The administrator could also determine which alerts are urgent and important versus which are not. Going further, they could set priority levels for alerts and ensure teams only receive a certain number of alerts marked “high” per day. Of course, these administrators are premium talent. Much like the previous section on increased headcount, hiring premium talent to solve the problem is a stopgap at best. When the tipping point is crossed, companies will look to a platform like Selector to identify improvement opportunities as part of a daily operation.
Summary
Alert fatigue is a pervasive problem that affects many industries. Alerts become meaningless when you get so many that you can’t read them. Identifying and reducing alert fatigue requires a concerted effort across teams, and most companies don’t have the time, headcount, or expertise to dedicate to such efforts.
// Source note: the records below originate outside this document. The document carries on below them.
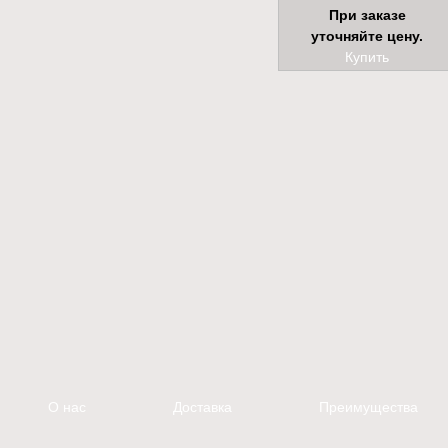
При заказе
уточняйте цену.
Купить
О нас
Доставка
Преимущества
Reducing alert fatigue is a core function of the Selector platform. Our proprietary machine learning algorithms de-duplicate alerting data, ensuring only actionable, relevant alerts are sent your way. Fewer alerts mean less noise, which enables your team to take action faster rather than surf through dozens or hundreds of alerts.
Selector will reduce multiple alerts for the same event and non-actionable events. By grouping clusters of related alerts, Selector reduces the overall number of notifications your users will receive, allowing quicker response time and your operations team to focus on solving priority issues immediately.
Nobody wants their batteries drained by constant alert notifications, but it happens over time. Still, it is possible to reduce alert fatigue through your efforts or by leveraging a platform designed for that purpose. Remove alert fatigue and help your team stay focused, productive, and motivated to ensure your business runs smoothly.